Of secrets and histories

Posted by Jesse Portnoy on February 04, 2025 · 1 mins read

A too common and dangerous mistake I encounter is source repos that either have secrets (sensitive data) committed to them or those where secrets were removed from the files but not purged from the commit history. The latter is even more common but it’s no less serious because it’s very easy to fish these out and is the first thing I’d look for if I were an attacker.

So, how do we avoid this potentially most expensive mistake?

  • Never commit secrets to any repo. You might think that if the repo is private, this isn’t a problem; if so, you’d be wrong:) Firstly, it may be private today but tomorrow? Who knows… (as an avid FOSS supporter, I certainly want all code to be open and there are plenty of examples of commercial entities that opted to do just that with their previously closed/proprietary repos).

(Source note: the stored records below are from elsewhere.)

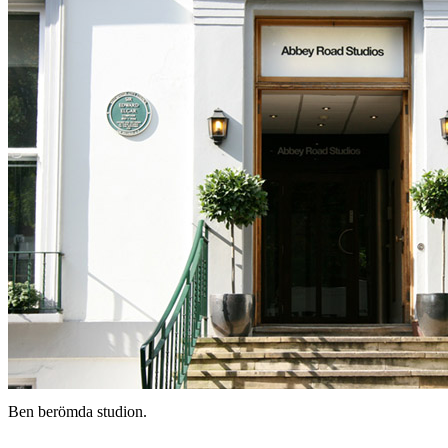
Ben berömda studion.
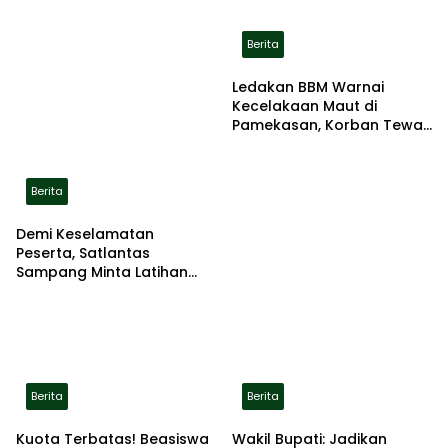
Berita
Ledakan BBM Warnai
Kecelakaan Maut di
Pamekasan, Korban Tewas
Terbakar di Lokasi
Berita
Demi Keselamatan
Peserta, Satlantas
Sampang Minta Latihan
Gerak Jalan Pindah ke
Lokasi Aman
Berita
Berita
Kuota Terbatas! Beasiswa
Wakil Bupati: Jadikan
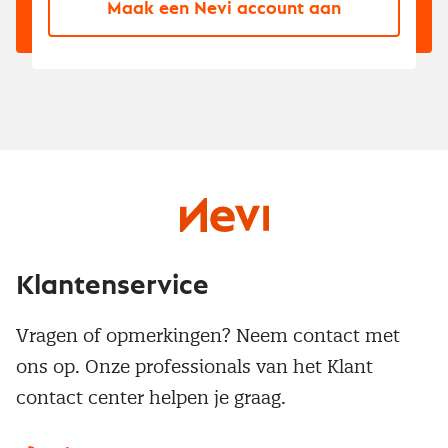
Maak een Nevi account aan
Klantenservice
Vragen of opmerkingen? Neem contact met
ons op. Onze professionals van het Klant
contact center helpen je graag.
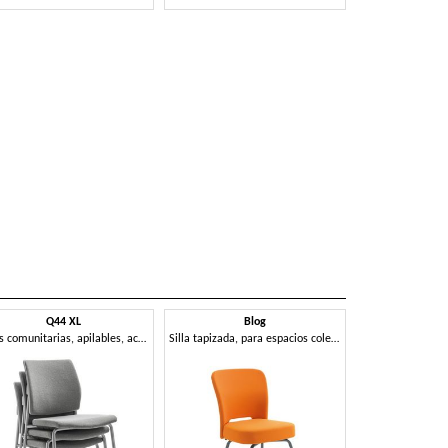
Q44 XL
Blog
Sillas comunitarias, apilables, acolchadas
Silla tapizada, para espacios colectivos.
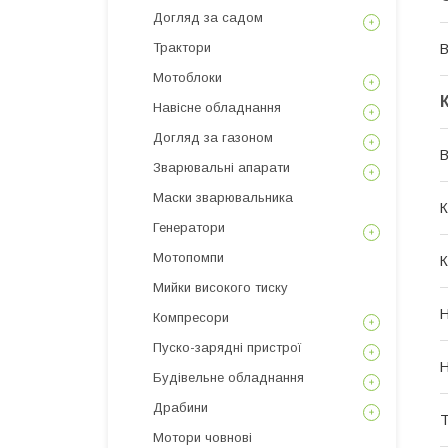
Догляд за садом
Трактори
В
Мотоблоки
Навісне обладнання
Догляд за газоном
В
Зварювальні апарати
Маски зварювальника
К
Генератори
Мотопомпи
К
Мийки високого тиску
Н
Компресори
Пуско-зарядні пристрої
Н
Будівельне обладнання
Драбини
Т
Мотори човнові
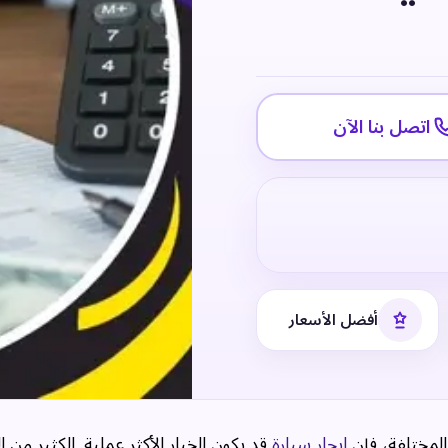
اتصل بنا الآن
أفضل الأسعار
المختلفة، فإن
ايجار سيارة
قد يكون الخيار الأكثر عملية. الكثير من ال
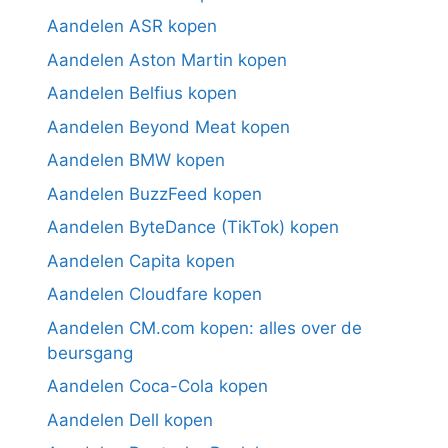
Aandelen ASR kopen
Aandelen Aston Martin kopen
Aandelen Belfius kopen
Aandelen Beyond Meat kopen
Aandelen BMW kopen
Aandelen BuzzFeed kopen
Aandelen ByteDance (TikTok) kopen
Aandelen Capita kopen
Aandelen Cloudfare kopen
Aandelen CM.com kopen: alles over de
beursgang
Aandelen Coca-Cola kopen
Aandelen Dell kopen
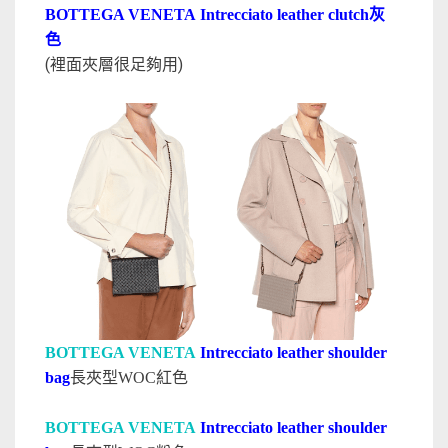
BOTTEGA VENETA
Intrecciato leather clutch灰
色
(裡面夾層很足夠用)
BOTTEGA VENETA
Intrecciato leather shoulder
bag
長夾型WOC紅色
BOTTEGA VENETA
Intrecciato leather shoulder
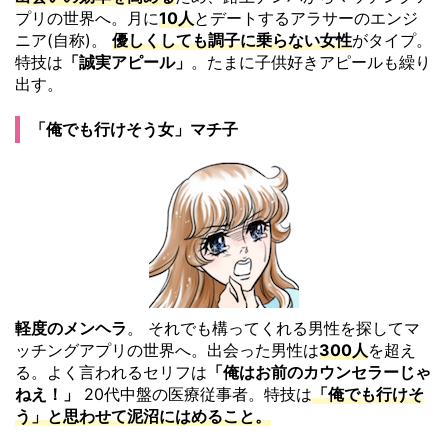
プリの世界へ。月に
10人
とデートするアラサーのエンジ
ニア(自称)。
優しくしても調子に乗らない女性
がタイプ。
特技は
「誠実アピール」
。たまに子供好きアピールも繰り
出す。
「俺でも行けそう女」マチ子
軽度のメンヘラ
。 それでも構ってくれる男性を探してマ
ッチングアプリの世界へ。出会った男性は
300人
を超え
る。よく言われるセリフは
「俺はお前のカウンセラーじゃ
ねえ！」
20代中盤の医療従事者。特技は
「俺でも行けそ
う」と思わせて泥沼にはめること。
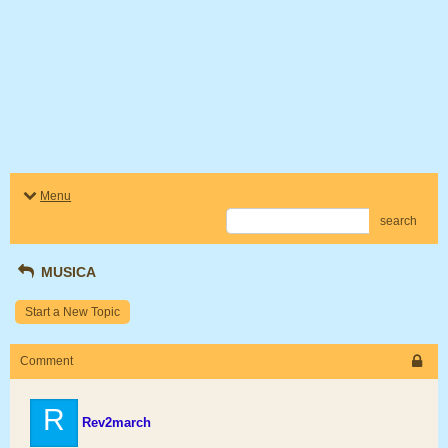
Menu
search
MUSICA
Start a New Topic
Comment
R
Rev2march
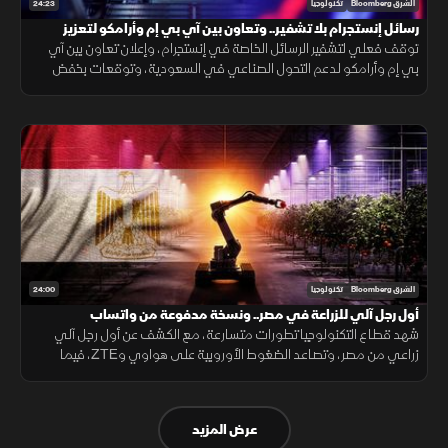
24:23
الشرق Bloomberg
تكنولوجيا
رسائل إنستجرام بلا تشفير.. وتعاون بين آي بي إم وأرامكو لتعزيز
الصناعة
توقف فعلي لتشفير الرسائل الخاصة في إنستجرام، وإعلان تعاون بين آي
بي إم وأرامكو لدعم التحول الصناعي في السعودية، وتوقعات بخفض
أسعار الهواتف المتوسطة عبر Snapdragon.
24:00
الشرق Bloomberg
تكنولوجيا
أول رجل آلي للزراعة في مصر.. ونسخة مدفوعة من واتساب
شهد قطاع التكنولوجيا تطورات متسارعة، مع الكشف عن أول رجل آلي
زراعي من مصر، وتصاعد الضغوط الأوروبية على هواوي وZTE، فيما
أعلنت هواوي ساعات ذكية جديدة، وكشف واتساب عن نسخة مدفوعة
بميزات إضافية.
عرض المزيد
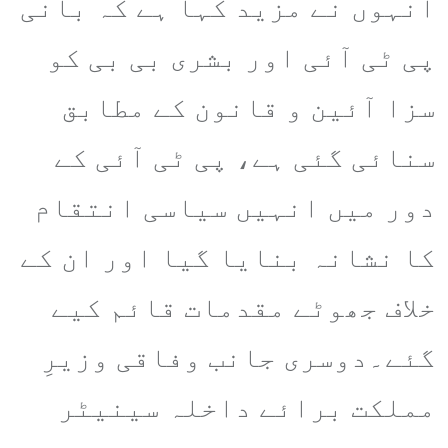
انہوں نے مزید کہا ہے کہ بانی
پی ٹی آئی اور بشری بی بی کو
سزا آئین و قانون کے مطابق
سنائی گئی ہے، پی ٹی آئی کے
دور میں انہیں سیاسی انتقام
کا نشانہ بنایا گیا اور ان کے
خلاف جھوٹے مقدمات قائم کیے
گئے۔دوسری جانب وفاقی وزیرِ
مملکت برائے داخلہ سینیٹر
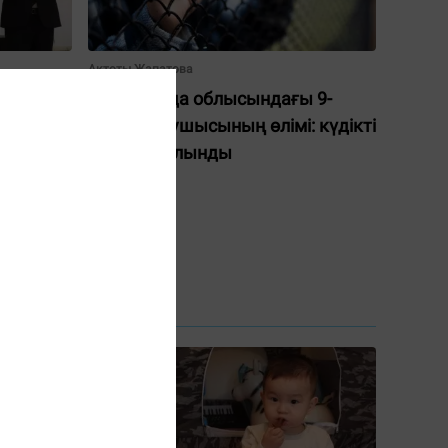
Ақтоты Жапатова
р AZAL
Қызылорда облысындағы 9-
н
сынып оқушысының өлімі: күдікті
қамауға алынды
сыйлады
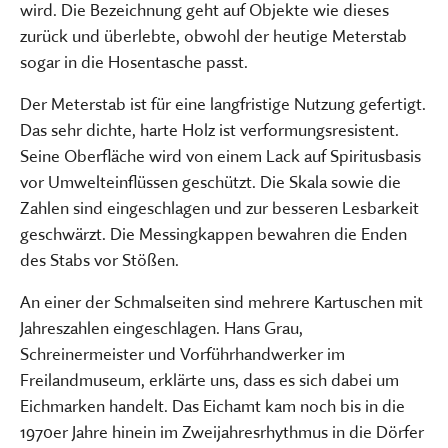
wird. Die Bezeichnung geht auf Objekte wie dieses
zurück und überlebte, obwohl der heutige Meterstab
sogar in die Hosentasche passt.
Der Meterstab ist für eine langfristige Nutzung gefertigt.
Das sehr dichte, harte Holz ist verformungsresistent.
Seine Oberfläche wird von einem Lack auf Spiritusbasis
vor Umwelteinflüssen geschützt. Die Skala sowie die
Zahlen sind eingeschlagen und zur besseren Lesbarkeit
geschwärzt. Die Messingkappen bewahren die Enden
des Stabs vor Stößen.
An einer der Schmalseiten sind mehrere Kartuschen mit
Jahreszahlen eingeschlagen. Hans Grau,
Schreinermeister und Vorführhandwerker im
Freilandmuseum, erklärte uns, dass es sich dabei um
Eichmarken handelt. Das Eichamt kam noch bis in die
1970er Jahre hinein im Zweijahresrhythmus in die Dörfer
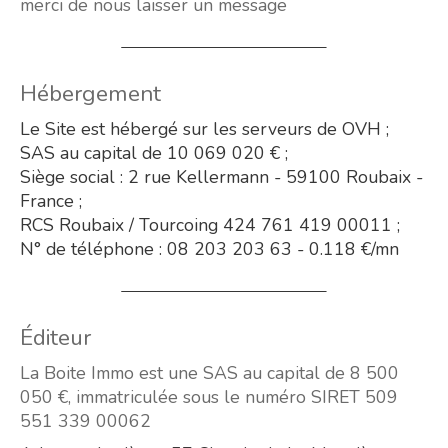
merci de nous laisser un message
Hébergement
Le Site est hébergé sur les serveurs de OVH ;
SAS au capital de 10 069 020 € ;
Siège social : 2 rue Kellermann - 59100 Roubaix -
France ;
RCS Roubaix / Tourcoing 424 761 419 00011 ;
N° de téléphone : 08 203 203 63 - 0.118 €/mn
Éditeur
La Boite Immo est une SAS au capital de 8 500
050 €, immatriculée sous le numéro SIRET 509
551 339 00062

Secondly, even if the repo will forever remain private, that’s not to say the source will not end up in the hands of less-than-benevolent people. So, what to do to protect our secrets?

  • Consider using a secret management system (there are loads, FOSS and otherwise - run a search, you may already be using a platform that offers this particular service)
  • However way you choose to store your secrets, make sure that any files containing them are included in the .gitignore file (if you use a different source control, find your counterpart, they all have them)

The above actions, good as they are, require all humans involved to adhere to these policies and, as you surely know, people often don’t. Luckily, you can make them:) Gitleaks is a project that aims to do just that. In its README, you’ll find a full GH Action example (similar hooks for other platforms are available, though writing your own is also easy enough) that runs this tool, as well as pre-commit one; and you do want both as it’s far better to catch these things before you commit. Make sure you include a note about how to set up the pre-commit hooks in your README because, once these things get into the commit log, purging them is, well, involved and annoying:)

Hopefully, you are now convinced that you should set these hooks up on any repo that includes (or may in the future include) sensitive data but what about all your existing repos and their commit histories? Well, as a first step, use gitleaks to detect compromised repos. Next, if you use Git (notice that Git is NOT shorthand for GitHub; in 2025, there’s a high chance you are using Git, no matter what platform you host your code on), take a look at git-filter-repo which is designed to assist with this purging task. You may also want to read Removing sensitive data from a repository. If you’re not using Git, check your source control documentation for its counterpart purging option.

Don’t be that person who could have prevented a crucial and embarrassing breach, but didn’t:)